Death toll in Fashoda attack hits 23

By William Madouk Garang

Authorities in Fashoda County of Upper Nile State reported on Thursday that 23 civilians were killed; eight others were wounded while three children were abducted following an attack on some villages by armed groups this month.

In an exclusive interview with No.1 Citizen Daily Newspaper, Fashoda county commissioner, Joseph Aban, said most of the deaths are elderly men, women and children including people living with disabilities who couldn’t escape during the attack.

“After those attackers left, we embarked on assessment to find out the number of casualties, and we found that 23 people were killed – they are mainly elderly people, blinds and disabled including three children,”

“While eight people were injured and the attackers also abducted three children – one child is a 14-year-old girl and the other is an eight-year-old girl, they are sisters,”

Commissioner Aban alleged that the attackers were militias loyal to the leader of the Kitgwang faction, General Simon Gatwech and Agwelek forces allied to General Johnson Olony.

Mr. Aban also urged armed groups to return to their military bases for peace and tranquility to reign, while urging the gunmen to return the abducted girls back to their parents.

He cited that security situation is now calm in the area, and called on humanitarian agencies to support people who are under dire humanitarian situation.

According to the UN Office for Coordination of Humanitarian Affairs’ report, continued fighting among armed groups in the area have displaced 8,000 civilians in Fashoda County.
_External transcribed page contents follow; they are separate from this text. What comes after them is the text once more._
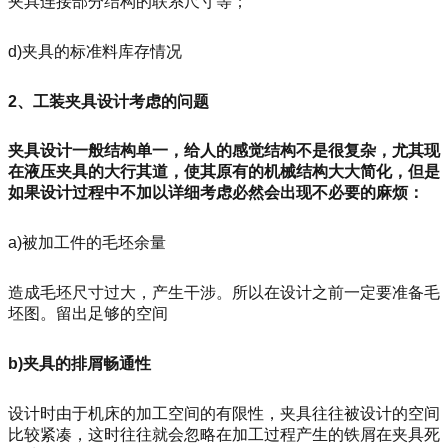
夹具连接部分结构的联系尺寸等；
d)夹具的标准料库存情况
2、工装夹具设计考虑的问题
夹具设计一般结构单一，给人的感觉结构不是很复杂，尤其现
在液压夹具的大行其道，使其原有的机械结构大大简化，但是
如果设计过程中不加以详细考虑必然会出现不必要的麻烦：
a)被加工件的毛坯余量
造成毛坯尺寸过大，产生干涉。所以在设计之前一定要准备毛
坯图。留出足够的空间
b)夹具的排屑畅通性
设计时由于机床的加工空间的有限性，夹具往往被设计的空间
比较紧凑，这时往往就会忽略在加工过程产生的铁屑在夹具死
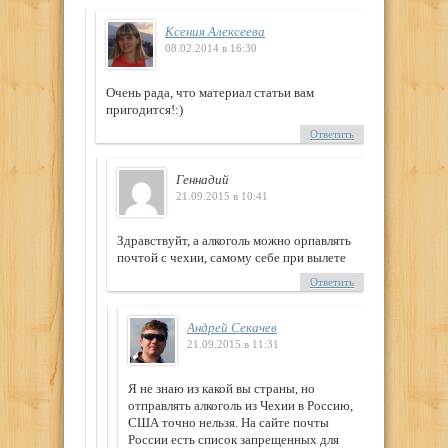
Ксения Алексеева
08.02.2014 в 16:30
Очень рада, что материал статьи вам
пригодится!:)
Ответить
Геннадий
21.09.2015 в 10:41
Здравствуйт, а алкоголь можно орпавлять
почтой с чехии, самому себе при вылете
Ответить
Андрей Секачев
21.09.2015 в 11:31
Я не знаю из какой вы страны, но
отправлять алкоголь из Чехии в Россию,
США точно нельзя. На сайте почты
России есть список запрещенных для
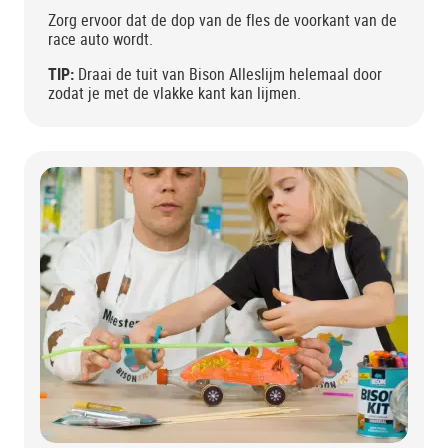
Zorg ervoor dat de dop van de fles de voorkant van de
race auto wordt.
TIP:
Draai de tuit van Bison Alleslijm helemaal door
zodat je met de vlakke kant kan lijmen.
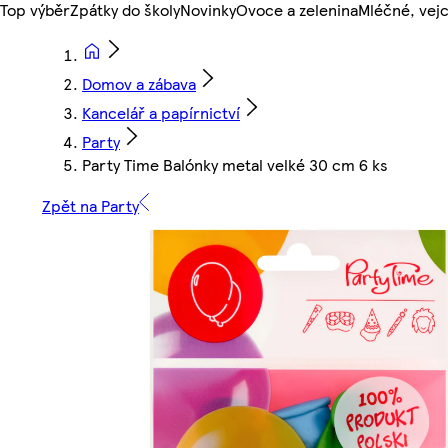
Top výběr
Zpátky do školy
Novinky
Ovoce a zelenina
Mléčné, vejc
Domov a zábava
Kancelář a papírnictví
Party
Party Time Balónky metal velké 30 cm 6 ks
Zpět na Party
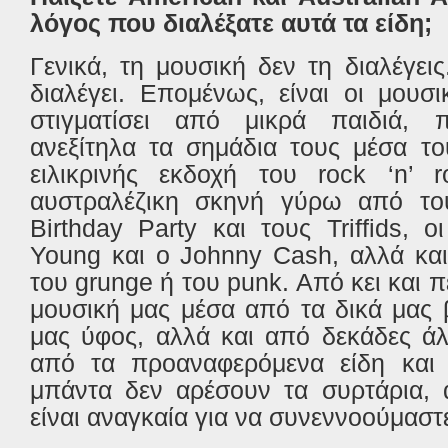
λόγος που διαλέξατε αυτά τα είδη;
Γενικά, τη μουσική δεν τη διαλέγει
διαλέγει. Επομένως, είναι οι μουσ
στιγματίσει από μικρά παιδιά, 
ανεξίτηλα τα σημάδια τους μέσα τ
ειλικρινής εκδοχή του
rock
‘
n
’
r
αυστραλέζικη σκηνή γύρω από τ
Birthday
Party
και τους
Triffids
, ο
Young
και ο
Johnny
Cash
, αλλά κ
του
grunge
ή του
punk
. Από κει και 
μουσική μας μέσα από τα δικά μας 
μας ύφος, αλλά και από δεκάδες άλ
από τα προαναφερόμενα είδη και 
μπάντα δεν αρέσουν τα συρτάρια, 
είναι αναγκαία για να συνεννοούμαστ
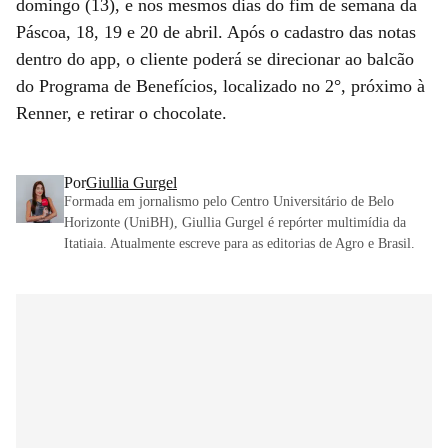
domingo (13), e nos mesmos dias do fim de semana da
Páscoa, 18, 19 e 20 de abril. Após o cadastro das notas
dentro do app, o cliente poderá se direcionar ao balcão
do Programa de Benefícios, localizado no 2°, próximo à
Renner, e retirar o chocolate.
Por
Giullia Gurgel
Formada em jornalismo pelo Centro Universitário de Belo
Horizonte (UniBH), Giullia Gurgel é repórter multimídia da
Itatiaia. Atualmente escreve para as editorias de Agro e Brasil.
The UN agency said armed youth locally known as the White Army are behind the attacks and burning of villages including Kodok and other locations.

OCHA said since the conflict started along the River Nile in mid-August, over 18,000 civilians have sought shelter at Malakal PoC, adding that the IDP situation between the two communities remains tense.

It stated that the situation is overwhelming and that additional supplies and capacity would be needed to respond to the conflict-affected population.

However, Kitgwang Declaration under Simon Gatwech and his former ally Johnson Olony of Agwelek are locked up in a fierce blame game over who bears the responsibility for the atrocities committed against civilians in Upper Nile State.